Michigan to Welcome The World's Metalformers
|Grand Rapids, MI, plays host to the triennial ICOSPA Congress, September 14-17, 2008. To learn more, visit www.ICOSPA.com/2008.|
That’s the message put forth by Bruce Walker, president of Walker Corporation, Ontario, CA, and president of ICOSPA—The International Council of Sheet Metal Presswork Associations. As ICOSPA prepares to hold its triennial worldwide Congress this September 14-17 in Grand Rapids, MI, Walker, his international colleagues and a U.S.-based steering committee have prepared a stellar lineup of guest speakers to address the global manufacturing marketplace; and numerous educational plant trips in and around Grand Rapids. The article in the February 2008 issue of MetalForming (pages 42-44) provides all of the details on those activities. Here we address a third key ingredient in the recipe for global manufacturing success: the invaluable networking opportunities afforded to those attending the ICOSPA Congress, which is expected to draw more than 300 metalforming professionals from more than 10 countries.
“The world continues to shrink, and for U.S. metalformers to succeed, they must understand what is going on all over the world, and become familiar with the opportunities to work with foreign counterparts,” stresses Walker.
What kind of intelligence can metalformers gather while networking at the Congress? “If you have an interest in a particular area of the world or in particular prospective customers, then you’re bound to find a metalformer from that area who already is working with those customers,” says P.J. Thompson, president of Trans-Matic Mfg. Co., Holland, MI, an ICOSPA Congress subcommittee member who helped arrange the event’s plant tours and speakers, and line up event sponsors. Thompson also attended the ICOSPA Congress in Japan in 2005—the Congress is held every three years and rotates among its member nations of the Untied States, Germany, France, England, Japan and the Netherlands.
“As Congress attendees share ideas and discuss mutual concerns about our industry,” says Thompson, speaking from his experiences in Japan three years ago, “conversations focus on critical issues we all share, such as the global supply chain for steel and tooling among other things. Networking opportunities also allow metalformers to benchmark each other in areas such as press technology and tooling concepts, or one that’s near and dear to me, automated quality inspection.
“Conversations inevitably turn toward the fact that our customers increasingly are multinational, with assembly plants all over the world. So we as suppliers must be multinational,” adds Thompson.
Answers to All of Your Questions, In One Place at One Time
Learning how to navigate the global playing field can be time-consuming and expensive, requiring numerous overseas flights, tours and meetings in order to hook up with the right people in the right places. Having all of the resources you need in one place at one time at the Congress streamlines the process immensely, says Thompson. And, metalformers making the right contacts at the Congress will have immediate opportunities to expand overseas.

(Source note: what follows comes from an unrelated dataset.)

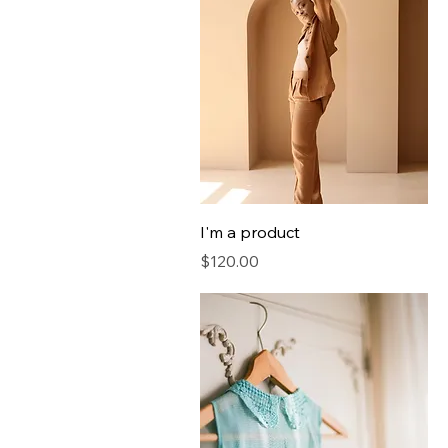
I'm a product
Price
$120.00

Congress project-committee chair Jim Zawacki, president of GR Spring & Stamping, Grand Rapids, MI, hammers home that exact point. “Networking with our counterparts from other parts of the world has paid numerous specific dividends for my company,” he says. “For example, we’ve formed a strategic alliance in a metalforming company overseas that now handles more than $5 million worth of business for us. And, thanks to networking with my peers from all over the world, we’ve learned about different tooling suppliers all around Asia, and now have trusted sources in Korea, Taiwan and China. We know where to source deep-draw tools, transfer tools and progressive-stamping dies.
“Lastly, thanks to the relationships I’ve made through meetings with foreign counterparts,” continues Zawacki, “I’ve recently identified an opportunity to set up an office in Japan that will keep me tuned in to my customers’ activities there. Now that we’ve become a trusted supplier to transplant OEMs here in the United States, the next step is to get closer to the design and procurement process, and those decisions are still made in Asia.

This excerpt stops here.